Cuando
empecé a buscar a Dios lo primero que note fue mi gran debilidad espiritual y
lo poco que conocía mi fe
En esos días estaba soltero. Todas las
mañanas al despertar acudía a la cocina, cocía unos huevos, tostaba el pan,
sacaba la mantequilla, una deliciosa mermelada y preparaba un humeante café. Me
sentaba a alimentar mi cuerpo y llenarme de energía para empezar mi día.
Aquella
mañana de junio que salí en la búsqueda de Dios mi alma casi no podía
acompañarme. Estaba
tan debilitaba por la falta del alimento espiritual que apenas se movía. Nutria
mi cuerpo, pero no mi alma inmortal. ¡La tenía completamente descuidada!
¿Cómo
era esto posible? ¿Tantos años dejando mi alma desnutrida?
Comprendí en ese momento por qué
caía con tanta facilidad en las tentaciones. Estaba lleno de todo, menos de Dios.
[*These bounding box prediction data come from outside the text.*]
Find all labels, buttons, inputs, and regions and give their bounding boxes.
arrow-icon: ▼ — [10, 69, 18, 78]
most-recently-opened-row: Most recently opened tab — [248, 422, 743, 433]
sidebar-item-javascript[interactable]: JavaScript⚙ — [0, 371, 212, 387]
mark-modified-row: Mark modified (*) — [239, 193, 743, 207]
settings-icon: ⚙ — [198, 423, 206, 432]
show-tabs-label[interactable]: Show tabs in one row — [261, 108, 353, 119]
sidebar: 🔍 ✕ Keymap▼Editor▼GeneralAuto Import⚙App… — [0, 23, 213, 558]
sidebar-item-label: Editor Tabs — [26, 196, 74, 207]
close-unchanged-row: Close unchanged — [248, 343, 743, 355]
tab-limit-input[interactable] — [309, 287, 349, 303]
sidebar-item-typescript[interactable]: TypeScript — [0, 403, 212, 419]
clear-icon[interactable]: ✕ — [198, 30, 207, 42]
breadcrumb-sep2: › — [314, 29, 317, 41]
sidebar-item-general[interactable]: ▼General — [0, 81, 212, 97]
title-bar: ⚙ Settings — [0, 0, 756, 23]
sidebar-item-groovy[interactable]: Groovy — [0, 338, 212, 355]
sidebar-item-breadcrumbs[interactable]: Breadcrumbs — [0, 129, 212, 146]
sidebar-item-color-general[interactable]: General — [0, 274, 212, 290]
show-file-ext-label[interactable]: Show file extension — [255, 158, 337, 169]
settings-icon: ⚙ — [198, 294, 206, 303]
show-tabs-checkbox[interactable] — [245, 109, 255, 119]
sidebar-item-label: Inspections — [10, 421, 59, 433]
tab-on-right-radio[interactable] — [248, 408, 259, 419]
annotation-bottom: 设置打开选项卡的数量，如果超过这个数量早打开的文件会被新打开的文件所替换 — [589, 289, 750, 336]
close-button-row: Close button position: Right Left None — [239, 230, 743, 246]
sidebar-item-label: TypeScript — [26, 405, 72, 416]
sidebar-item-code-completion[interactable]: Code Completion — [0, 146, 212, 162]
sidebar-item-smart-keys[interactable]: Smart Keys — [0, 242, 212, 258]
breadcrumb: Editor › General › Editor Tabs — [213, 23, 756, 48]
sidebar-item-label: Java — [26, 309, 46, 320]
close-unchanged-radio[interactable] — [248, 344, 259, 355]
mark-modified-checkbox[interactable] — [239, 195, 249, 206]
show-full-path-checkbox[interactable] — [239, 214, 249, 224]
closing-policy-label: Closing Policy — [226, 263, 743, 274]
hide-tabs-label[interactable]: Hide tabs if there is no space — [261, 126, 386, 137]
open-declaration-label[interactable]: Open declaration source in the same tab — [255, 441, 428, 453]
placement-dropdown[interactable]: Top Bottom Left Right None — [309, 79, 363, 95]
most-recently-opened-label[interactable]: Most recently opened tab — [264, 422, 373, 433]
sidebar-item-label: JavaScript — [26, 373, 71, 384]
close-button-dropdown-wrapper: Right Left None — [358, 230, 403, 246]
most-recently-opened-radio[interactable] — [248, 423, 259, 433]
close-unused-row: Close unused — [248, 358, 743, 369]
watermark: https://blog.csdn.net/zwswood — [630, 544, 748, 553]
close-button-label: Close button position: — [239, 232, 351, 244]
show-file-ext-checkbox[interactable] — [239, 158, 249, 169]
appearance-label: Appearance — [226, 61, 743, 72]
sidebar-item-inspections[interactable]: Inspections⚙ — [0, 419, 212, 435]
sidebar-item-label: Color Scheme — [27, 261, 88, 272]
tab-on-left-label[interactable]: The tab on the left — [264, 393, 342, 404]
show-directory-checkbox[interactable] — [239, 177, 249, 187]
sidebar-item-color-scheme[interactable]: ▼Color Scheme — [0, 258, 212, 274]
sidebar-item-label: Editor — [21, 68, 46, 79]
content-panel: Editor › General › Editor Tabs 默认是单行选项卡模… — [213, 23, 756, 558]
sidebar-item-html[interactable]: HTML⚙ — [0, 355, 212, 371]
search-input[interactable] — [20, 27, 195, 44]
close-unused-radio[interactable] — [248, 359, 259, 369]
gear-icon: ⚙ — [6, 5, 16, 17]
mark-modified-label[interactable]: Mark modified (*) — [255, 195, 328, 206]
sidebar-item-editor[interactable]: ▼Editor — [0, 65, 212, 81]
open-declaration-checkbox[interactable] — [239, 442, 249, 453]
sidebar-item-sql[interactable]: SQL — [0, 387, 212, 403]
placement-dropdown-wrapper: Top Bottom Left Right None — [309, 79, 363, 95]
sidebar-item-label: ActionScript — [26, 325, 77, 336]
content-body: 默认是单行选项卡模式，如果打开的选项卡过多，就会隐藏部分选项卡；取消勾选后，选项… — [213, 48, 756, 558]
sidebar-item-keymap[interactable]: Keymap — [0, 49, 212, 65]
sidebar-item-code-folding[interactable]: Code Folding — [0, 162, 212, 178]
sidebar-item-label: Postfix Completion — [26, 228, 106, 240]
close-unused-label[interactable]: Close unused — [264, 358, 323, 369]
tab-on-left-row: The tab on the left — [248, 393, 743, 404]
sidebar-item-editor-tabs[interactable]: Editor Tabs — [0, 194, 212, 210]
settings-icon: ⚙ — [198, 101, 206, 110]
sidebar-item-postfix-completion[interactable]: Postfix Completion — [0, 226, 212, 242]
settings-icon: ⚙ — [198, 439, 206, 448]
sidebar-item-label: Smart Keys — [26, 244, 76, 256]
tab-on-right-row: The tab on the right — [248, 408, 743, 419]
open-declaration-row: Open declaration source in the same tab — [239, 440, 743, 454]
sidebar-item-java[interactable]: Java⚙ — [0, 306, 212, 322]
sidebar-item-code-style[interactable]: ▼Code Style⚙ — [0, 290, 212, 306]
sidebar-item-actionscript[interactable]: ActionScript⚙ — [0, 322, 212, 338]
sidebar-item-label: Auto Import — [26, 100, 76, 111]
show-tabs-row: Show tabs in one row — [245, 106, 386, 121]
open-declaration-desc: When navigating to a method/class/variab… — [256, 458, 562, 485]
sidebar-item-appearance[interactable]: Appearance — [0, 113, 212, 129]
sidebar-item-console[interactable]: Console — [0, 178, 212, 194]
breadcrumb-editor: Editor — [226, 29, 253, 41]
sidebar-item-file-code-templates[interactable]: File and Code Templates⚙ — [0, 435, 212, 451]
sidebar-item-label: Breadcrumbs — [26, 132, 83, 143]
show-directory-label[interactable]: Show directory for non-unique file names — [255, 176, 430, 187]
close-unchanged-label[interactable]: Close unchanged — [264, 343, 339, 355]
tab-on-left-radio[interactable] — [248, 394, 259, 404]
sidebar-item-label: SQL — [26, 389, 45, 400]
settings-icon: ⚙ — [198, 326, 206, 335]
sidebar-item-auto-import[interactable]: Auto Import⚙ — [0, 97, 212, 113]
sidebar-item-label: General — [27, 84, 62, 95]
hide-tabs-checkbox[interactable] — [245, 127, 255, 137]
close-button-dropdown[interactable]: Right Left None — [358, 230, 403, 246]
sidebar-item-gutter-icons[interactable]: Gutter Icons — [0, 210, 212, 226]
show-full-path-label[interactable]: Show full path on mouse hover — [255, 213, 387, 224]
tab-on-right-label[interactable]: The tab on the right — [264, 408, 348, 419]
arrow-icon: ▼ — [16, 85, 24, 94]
En 15 días iba a cumplir 33
años. Esto debía cambiar. Acudí al sagrario innumerables veces para preguntar
al buen Jesús qué debía hacer. También busqué la sabiduría de nuestros
sacerdotes y me acerqué a ellos en busca de orientación espiritual.
Comprendí
que en ese momento lo que necesitaba era nutrir mi alma con la oración, los sacramentos y la
lectura de buenos libros que me ayudaran a crecer, empezando por la santa
Biblia y el Catecismo de la Iglesia Católica. Y eso hice.
Fue
la mejor decisión que he tomado en mi vida.
A lo largo de los años no he
perdido esta costumbre: “Pensar en mi alma”.
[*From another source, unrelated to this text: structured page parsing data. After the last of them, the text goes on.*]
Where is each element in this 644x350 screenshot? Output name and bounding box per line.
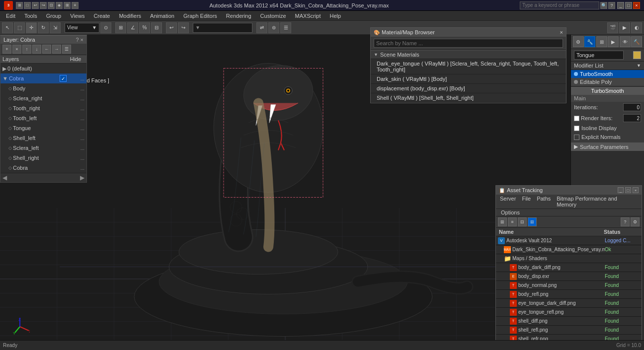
tb-icon-7[interactable]: ⊞ [64, 2, 71, 9]
at-menu-paths[interactable]: Paths [535, 196, 553, 208]
layer-item-shell-right[interactable]: ◇ Shell_right ... [0, 153, 86, 163]
layer-close-btn[interactable]: × [80, 37, 83, 43]
at-menu-file[interactable]: File [520, 196, 533, 208]
menu-views[interactable]: Views [66, 12, 88, 20]
at-close-btn[interactable]: × [633, 187, 639, 193]
utilities-tab-icon[interactable]: 🔨 [631, 36, 642, 47]
menu-rendering[interactable]: Rendering [222, 12, 255, 20]
rotate-tool-btn[interactable]: ↻ [38, 22, 49, 33]
layer-item-sclera-right[interactable]: ◇ Sclera_right ... [0, 93, 86, 103]
at-menu-options[interactable]: Options [499, 210, 522, 215]
modifier-list-dropdown[interactable]: ▼ [637, 63, 641, 68]
layer-btn-7[interactable]: ☰ [62, 45, 71, 54]
menu-maxscript[interactable]: MAXScript [291, 12, 325, 20]
redo-btn[interactable]: ↪ [178, 22, 189, 33]
scroll-right-arrow[interactable]: ▶ [80, 174, 84, 181]
mat-item-1[interactable]: Dark_eye_tongue ( VRayMtl ) [Sclera_left… [371, 59, 566, 74]
search-input[interactable] [520, 1, 599, 9]
pivot-btn[interactable]: ⊙ [100, 22, 111, 33]
render-btn[interactable]: ▶ [619, 22, 630, 33]
motion-tab-icon[interactable]: ▶ [608, 36, 619, 47]
maximize-button[interactable]: □ [625, 2, 632, 9]
at-row-shell-refl[interactable]: T shell_refl.png Found [496, 326, 642, 335]
tb-icon-8[interactable]: ≡ [72, 2, 79, 9]
render-setup-btn[interactable]: 🎬 [607, 22, 618, 33]
at-tb-btn-1[interactable]: ⊞ [498, 217, 507, 226]
scroll-left-arrow[interactable]: ◀ [2, 174, 7, 181]
mat-item-4[interactable]: Shell ( VRayMtl ) [Shell_left, Shell_rig… [371, 93, 566, 103]
angle-snap-btn[interactable]: ∠ [127, 22, 138, 33]
undo-btn[interactable]: ↩ [166, 22, 177, 33]
modifier-turbosmooth[interactable]: TurboSmooth [571, 70, 644, 78]
layer-item-tooth-left[interactable]: ◇ Tooth_left ... [0, 113, 86, 123]
tb-icon-4[interactable]: ↪ [40, 2, 47, 9]
mat-browser-close-btn[interactable]: × [560, 29, 563, 35]
layer-item-tooth-right[interactable]: ◇ Tooth_right ... [0, 103, 86, 113]
tb-icon-2[interactable]: □ [24, 2, 31, 9]
scale-tool-btn[interactable]: ⇲ [50, 22, 61, 33]
align-btn[interactable]: ⊜ [268, 22, 279, 33]
layer-item-tongue[interactable]: ◇ Tongue ... [0, 123, 86, 133]
at-row-max-file[interactable]: MAX Dark_Skin_Cobra_Attacking_Pose_vray.… [496, 245, 642, 254]
close-button[interactable]: × [633, 2, 640, 9]
tb-icon-1[interactable]: ⊞ [16, 2, 23, 9]
at-row-shell-diff[interactable]: T shell_diff.png Found [496, 317, 642, 326]
layer-btn-5[interactable]: ← [42, 45, 51, 54]
layer-help-btn[interactable]: ? [76, 37, 79, 43]
at-maximize-btn[interactable]: □ [625, 187, 631, 193]
at-menu-bitmap[interactable]: Bitmap Performance and Memory [555, 196, 640, 208]
at-tb-btn-2[interactable]: ≡ [508, 217, 517, 226]
at-tb-btn-4[interactable]: ⊞ [528, 217, 537, 226]
minimize-button[interactable]: _ [617, 2, 624, 9]
layer-item-cobra[interactable]: ▼ Cobra ✓ ... [0, 73, 86, 83]
menu-modifiers[interactable]: Modifiers [115, 12, 145, 20]
menu-create[interactable]: Create [89, 12, 114, 20]
menu-animation[interactable]: Animation [146, 12, 178, 20]
layer-btn-6[interactable]: → [52, 45, 61, 54]
layer-item-shell-left[interactable]: ◇ Shell_left ... [0, 133, 86, 143]
at-row-body-refl[interactable]: T body_refl.png Found [496, 290, 642, 299]
at-row-body-dark[interactable]: T body_dark_diff.png Found [496, 263, 642, 272]
at-tb-btn-3[interactable]: ⊟ [518, 217, 527, 226]
layer-item-body[interactable]: ◇ Body ... [0, 83, 86, 93]
at-row-eye-dark[interactable]: T eye_tongue_dark_diff.png Found [496, 299, 642, 308]
help-icon[interactable]: ? [608, 2, 615, 9]
at-help-btn[interactable]: ? [621, 217, 630, 226]
color-swatch[interactable] [633, 51, 641, 59]
at-row-maps-folder[interactable]: 📁 Maps / Shaders [496, 254, 642, 263]
modifier-editable-poly[interactable]: Editable Poly [571, 78, 644, 86]
tb-icon-5[interactable]: ⊡ [48, 2, 55, 9]
percent-snap-btn[interactable]: % [139, 22, 150, 33]
menu-edit[interactable]: Edit [2, 12, 19, 20]
snap-toggle-btn[interactable]: ⊞ [115, 22, 126, 33]
render-iters-input[interactable] [623, 114, 641, 122]
select-tool-btn[interactable]: ↖ [2, 22, 13, 33]
at-row-eye-refl[interactable]: T eye_tongue_refl.png Found [496, 308, 642, 317]
menu-group[interactable]: Group [42, 12, 66, 20]
tb-icon-3[interactable]: ↩ [32, 2, 39, 9]
select-region-btn[interactable]: ⬚ [14, 22, 25, 33]
at-settings-btn[interactable]: ⚙ [631, 217, 640, 226]
search-area[interactable]: 🔍 ? [520, 1, 615, 9]
layer-add-btn[interactable]: + [2, 45, 11, 54]
layer-item-sclera-left[interactable]: ◇ Sclera_left ... [0, 143, 86, 153]
tb-icon-6[interactable]: ◈ [56, 2, 63, 9]
mat-search-input[interactable] [374, 39, 563, 48]
layer-item-cobra2[interactable]: ◇ Cobra ... [0, 163, 86, 173]
mat-item-2[interactable]: Dark_skin ( VRayMtl ) [Body] [371, 74, 566, 84]
at-row-vault[interactable]: V Autodesk Vault 2012 Logged C... [496, 236, 642, 245]
layer-manager-btn[interactable]: ☰ [280, 22, 291, 33]
render-iters-cb[interactable] [574, 116, 579, 121]
at-menu-server[interactable]: Server [498, 196, 518, 208]
hierarchy-tab-icon[interactable]: ⊞ [596, 36, 607, 47]
at-row-body-normal[interactable]: T body_normal.png Found [496, 281, 642, 290]
menu-graph-editors[interactable]: Graph Editors [179, 12, 221, 20]
isoline-checkbox[interactable] [574, 126, 579, 131]
at-row-body-disp[interactable]: E body_disp.exr Found [496, 272, 642, 281]
menu-customize[interactable]: Customize [256, 12, 290, 20]
mat-item-3[interactable]: displacement (body_disp.exr) [Body] [371, 84, 566, 93]
object-name-input[interactable] [574, 51, 624, 60]
layer-delete-btn[interactable]: × [12, 45, 21, 54]
menu-help[interactable]: Help [326, 12, 345, 20]
layer-item-default[interactable]: ▶ 0 (default) [0, 64, 86, 73]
“Si pierdo la gracia, lo pierdo todo”, me
digo.
¿Caigo? A
menudo.
¿Qué
hago? Me
levanto lo antes posible, me arrepiento sinceramente y acudo al sacramento de
la reconciliación; haciendo propósitos de enmienda. Y pido al buen san José su
auxilio.
Luego…
a la Eucaristía.
Alguien
la definió como: “El cielo en la tierra”. ¡Qué momento! Todo cambia cuando
tienes conciencia de lo que allí ocurre ante tus ojos.
Después
de comulgar mi vida mejora notablemente.
Me siento más tranquilo,
serenos, feliz. Soy capaz de llevar a cabo aquellas tareas olvidadas. Y puedo
enfocarme en solucionar los problemas que me rodean, con mayor efectividad.
Resurge
en mí el anhelo de santidad. Ser santo para Dios. Tenerlo contento.
Rezo entonces la plegaria del
santo Abandono, ofreciéndole a Dios mi vida.
“Padre,
en tus manos me pongo, haz de mi lo que quieras.…
Por todo lo que hagas de mí, te doy gracias. Estoy dispuesto a todo, lo acepto todo, con tal de que Tu voluntad se haga en mí y en todas tus criaturas. No deseo nada más…”
Al salir de la Eucaristía tengo
presente este salmo:
“Se
asoma Dios desde el cielo, mira a los hijos de Adán, para ver si hay alguno que valga,
alguien que busque a Dios.” (Salmo 53, 3)
Quisiera ser uno de ellos, de
los que le dan alegrías…
Aunque
sea un pecador, aunque caiga mil veces, aunque lo defraude de muchas formas, me
arrepiento y humildemente le ofrezco mi amor. Esto le basta para mirarnos
complacido, misericordioso, con su mirada de Padre.